Von der Illusion zur Realität – Mangel im sozialen Wohnungsbau gerecht verteilen

Antrag
vom 17.11.2020

Antragder AfD-Fraktion vom 17.11.2020

 

Von der Illusion zur Realität – Mangel im sozialen Wohnungsbau gerecht verteilen

I. Ausgangslage

Sozial geförderter bzw. preisgebundener Wohnraum dient vorrangig dazu, „Wohnraum für Haushalte zu schaffen, die sich am Markt nicht angemessen mit Wohnraum versorgen können und auf Unterstützung angewiesen sind“.1

Für diese Zielgruppe geht das Angebot an preisgebundenen Wohnungen jedoch seit Jahren immer mehr zurück. In Nordrhein-Westfalen wurde im Jahre 1979 mit 1,6 Mio. sozial geförderter Wohnungen ein Höchststand erreicht – von da an ging es ständig steil bergab. Im Jahre 2000 standen nur noch gut 880.000 entsprechende Wohnungen zur Verfügung; derzeit sind es weniger als 458.000 (Stand 2018).2

Nach Angaben der NRW-Bank wird der preisgebundene Wohnungsbestand bis zum Jahre 2030 weiter um rund 34 Prozent3 bis auf 308.500 zurückgehen: Diese Zahlen berücksichtigen allerdings keine Neuzugänge.
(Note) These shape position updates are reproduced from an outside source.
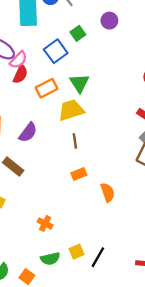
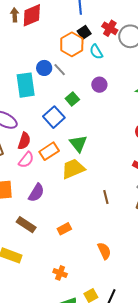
pink semicircle: (18, 60) -> (26, 160), moved
brown line: (75, 141) -> (106, 197), moved
orange rectangle: (79, 174) -> (64, 229), moved
orange semicircle: (108, 192) -> (104, 251), moved

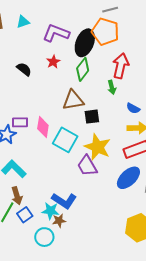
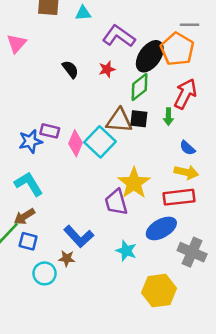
black square: (92, 117) -> (139, 119), moved
cyan square: (65, 140) -> (100, 142), moved
brown arrow: (17, 196) -> (24, 216), turned 60
cyan star: (51, 211) -> (126, 251), moved
blue square: (25, 215) -> (28, 241), turned 35

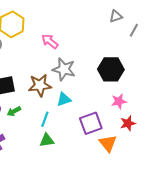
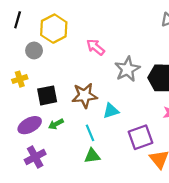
gray star: (64, 69) -> (127, 69), moved, turned 30
cyan line: (45, 119) -> (90, 133), turned -42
Der bisherige Neubau von sozial geförderten Wohnungen kann den bestehenden Bedarf nicht decken. Dies gilt vor allem auch im Hinblick auf den durch die Masseneinwanderung von Flüchtlingen entstandenen zusätzlichen Bedarf. Auch das laufende Wohnungsförderungsprogramm 2018 bis 2022 (mit 5,6 Mrd. Euro) konnte bisher keine Abhilfe schaffen.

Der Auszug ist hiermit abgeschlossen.